= Timothy R. Levine =

American academic

Timothy R. Levine is an American communication professor, prolific researcher, and theorist. He is Distinguished Professor and Chair of Communication Studies at The University of Oklahoma. Levine is credited as one of the most central and prolific researchers in the field of Communication Studies, is known for his work as the creator of truth-default theory, his developmental work on the veracity effect, and editing of the encyclopedia of deception. He is the author of Duped, published by The University of Alabama Press.

== Education ==
Levine was born in Scottsdale, Arizona and attended Northern Arizona University, where he received a BS in psychology, and West Virginia University, where he received a MA in communication in 1985. He earned a Ph.D. at Michigan State University in 1992.

== Career ==
Dr. Timothy Levine teaches and produces research on topics such as deception, interpersonal communication, persuasion, social influence, cross-cultural communication, and social scientific research methods.
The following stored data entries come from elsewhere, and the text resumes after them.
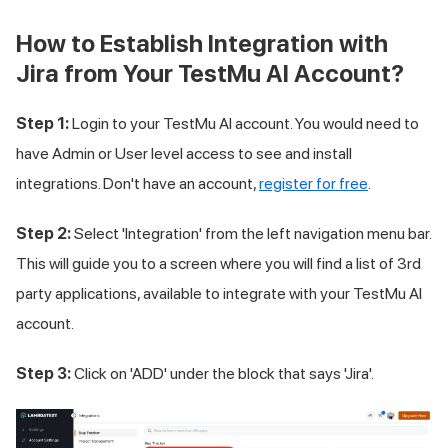
How to Establish Integration with
Jira from Your
TestMu AI
Account?
Step 1:
Login to your
TestMu AI
account. You would need to
have Admin or User level access to see and install
integrations. Don't have an account,
register for free
.
Step 2:
Select 'Integration' from the left navigation menu bar.
This will guide you to a screen where you will find a list of 3rd
party applications, available to integrate with your
TestMu AI
account.
Step 3:
Click on 'ADD' under the block that says 'Jira'.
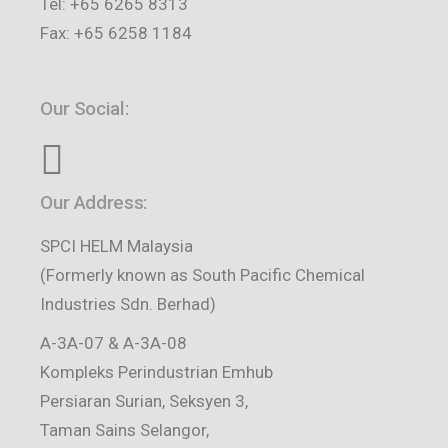
Tel: +65 6265 8313
Fax: +65 6258 1184
Our Social:
Our Address:
SPCI HELM Malaysia
(Formerly known as South Pacific Chemical
Industries Sdn. Berhad)
A-3A-07 & A-3A-08
Kompleks Perindustrian Emhub
Persiaran Surian, Seksyen 3,
Taman Sains Selangor,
Levine teaches graduate and undergraduate classes, and also does training for police, attorneys, and people in the intelligence and counterintelligence work industry. Before he held his current position at UAB, Levine has had teaching positions at Korea University, Michigan State University, Indiana University and University of Hawaii. Some of his contributions to the study of communication are developments of Information Manipulation Theory, Truth Default Theory, the Veracity Effect, the Probing Effect, and the Park-Levine Probability Model. Levine has had research funded by the National Science Foundation, U.S. Department of Defense, and the FBI.